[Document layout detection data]

=-=-=

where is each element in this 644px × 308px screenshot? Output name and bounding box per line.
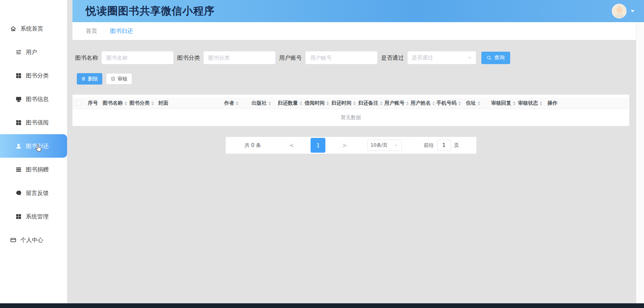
goto-label: 前往 [424, 142, 434, 149]
column-header-return-remark[interactable]: 归还备注 [356, 100, 382, 106]
goto-page-input[interactable] [437, 140, 451, 151]
mouse-cursor [34, 144, 43, 152]
column-label: 借阅时间 [305, 100, 325, 106]
bottom-bar [0, 303, 644, 308]
column-label: 归还备注 [358, 100, 378, 106]
sort-icon[interactable] [151, 101, 154, 105]
tab-book-return[interactable]: 图书归还 [110, 27, 133, 35]
sort-icon[interactable] [268, 101, 271, 105]
chevron-down-icon [394, 143, 398, 148]
filter-bar: 图书名称 图书分类 用户账号 是否通过 是否通过 查询 [72, 51, 636, 64]
grid-icon [15, 72, 22, 79]
column-header-user-account[interactable]: 用户账号 [382, 100, 409, 106]
column-header-index: 序号 [86, 100, 101, 106]
column-header-review-reply[interactable]: 审核回复 [489, 100, 516, 106]
sidebar-item-personal-center[interactable]: 个人中心 [0, 228, 67, 252]
prev-page-button[interactable]: < [289, 142, 294, 149]
sort-icon[interactable] [478, 101, 480, 105]
column-header-user-name[interactable]: 用户姓名 [409, 100, 434, 106]
column-label: 序号 [88, 100, 98, 106]
breadcrumb-tabs: 首页 图书归还 [72, 22, 636, 40]
page-title: 悦读圈图书共享微信小程序 [86, 4, 215, 18]
delete-button[interactable]: 删除 [77, 73, 102, 85]
approved-select-value: 是否通过 [412, 54, 433, 61]
comment-icon [15, 190, 22, 196]
user-account-input[interactable] [305, 51, 378, 64]
sort-icon[interactable] [353, 101, 356, 105]
delete-button-label: 删除 [88, 76, 98, 82]
empty-text: 暂无数据 [341, 114, 361, 121]
column-header-book-name[interactable]: 图书名称 [101, 100, 127, 106]
book-name-input[interactable] [101, 51, 174, 64]
sidebar: 系统首页 用户 图书分类 图书信息 图书借阅 图书归还 图书捐赠 留言反馈 系统… [0, 0, 67, 308]
user-menu[interactable] [612, 4, 635, 18]
chevron-down-icon[interactable] [631, 10, 635, 12]
goto-page: 前往 页 [424, 140, 459, 151]
sort-icon[interactable] [326, 101, 329, 105]
page-size-select[interactable]: 10条/页 [367, 140, 402, 151]
sort-icon[interactable] [236, 101, 238, 105]
column-label: 审核状态 [518, 100, 538, 106]
sort-icon[interactable] [124, 101, 127, 105]
sidebar-item-home[interactable]: 系统首页 [0, 17, 67, 40]
sort-icon[interactable] [458, 101, 461, 105]
sidebar-item-book-category[interactable]: 图书分类 [0, 64, 67, 87]
column-label: 归还时间 [331, 100, 352, 106]
avatar[interactable] [612, 4, 627, 18]
tab-home[interactable]: 首页 [86, 27, 97, 35]
filter-book-name: 图书名称 [75, 51, 174, 64]
column-header-return-time[interactable]: 归还时间 [329, 100, 356, 106]
sort-icon[interactable] [513, 101, 516, 105]
sidebar-item-label: 系统管理 [26, 213, 49, 220]
column-label: 出版社 [252, 100, 267, 106]
sidebar-item-label: 用户 [26, 48, 37, 56]
select-all-checkbox[interactable] [76, 101, 82, 106]
pagination-total: 共 0 条 [245, 142, 261, 149]
sidebar-item-book-donate[interactable]: 图书捐赠 [0, 158, 67, 181]
sidebar-item-system-mgmt[interactable]: 系统管理 [0, 205, 67, 228]
search-button[interactable]: 查询 [481, 52, 510, 64]
approved-label: 是否通过 [381, 54, 404, 62]
column-label: 封面 [158, 100, 168, 106]
sort-icon[interactable] [380, 101, 382, 105]
column-header-address[interactable]: 住址 [464, 100, 489, 106]
sidebar-item-feedback[interactable]: 留言反馈 [0, 181, 67, 205]
column-label: 作者 [224, 100, 234, 106]
column-header-publisher[interactable]: 出版社 [250, 100, 276, 106]
column-label: 图书分类 [129, 100, 150, 106]
column-header-review-status[interactable]: 审核状态 [516, 100, 545, 106]
sidebar-item-label: 图书捐赠 [26, 166, 49, 173]
app-header: 悦读圈图书共享微信小程序 [72, 0, 644, 22]
column-label: 图书名称 [103, 100, 123, 106]
approved-select[interactable]: 是否通过 [407, 51, 476, 64]
sidebar-item-users[interactable]: 用户 [0, 40, 67, 64]
column-header-cover: 封面 [156, 100, 222, 106]
review-button-label: 审核 [117, 76, 127, 82]
scrollbar-track[interactable] [636, 22, 644, 303]
filter-approved: 是否通过 是否通过 [381, 51, 476, 64]
sort-icon[interactable] [300, 101, 302, 105]
next-page-button[interactable]: > [342, 142, 347, 149]
page-number-button[interactable]: 1 [311, 138, 325, 153]
sort-icon[interactable] [540, 101, 542, 105]
column-header-book-category[interactable]: 图书分类 [127, 100, 156, 106]
monitor-icon [15, 96, 22, 102]
column-header-return-quantity[interactable]: 归还数量 [276, 100, 303, 106]
review-button[interactable]: 审核 [106, 73, 132, 85]
filter-user-account: 用户账号 [279, 51, 378, 64]
sidebar-item-label: 图书分类 [26, 72, 49, 80]
book-category-input[interactable] [203, 51, 276, 64]
book-name-label: 图书名称 [75, 54, 98, 62]
column-header-borrow-time[interactable]: 借阅时间 [303, 100, 329, 106]
column-header-author[interactable]: 作者 [222, 100, 250, 106]
sidebar-item-book-return[interactable]: 图书归还 [0, 134, 67, 158]
sidebar-item-label: 个人中心 [20, 236, 43, 244]
column-header-phone[interactable]: 手机号码 [434, 100, 464, 106]
sort-icon[interactable] [406, 101, 409, 105]
goto-unit: 页 [454, 142, 459, 149]
sidebar-item-book-info[interactable]: 图书信息 [0, 87, 67, 111]
column-label: 用户姓名 [411, 100, 431, 106]
review-icon [111, 76, 115, 81]
sidebar-item-book-borrow[interactable]: 图书借阅 [0, 111, 67, 134]
column-label: 审核回复 [491, 100, 511, 106]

=-=-=

Report each line of the entries where the word "用户账号" occurs.

filter-bar: 图书名称 图书分类 用户账号 是否通过 是否通过 查询 [72, 51, 636, 64]
column-header-user-account[interactable]: 用户账号 [382, 100, 409, 106]
filter-user-account: 用户账号 [279, 51, 378, 64]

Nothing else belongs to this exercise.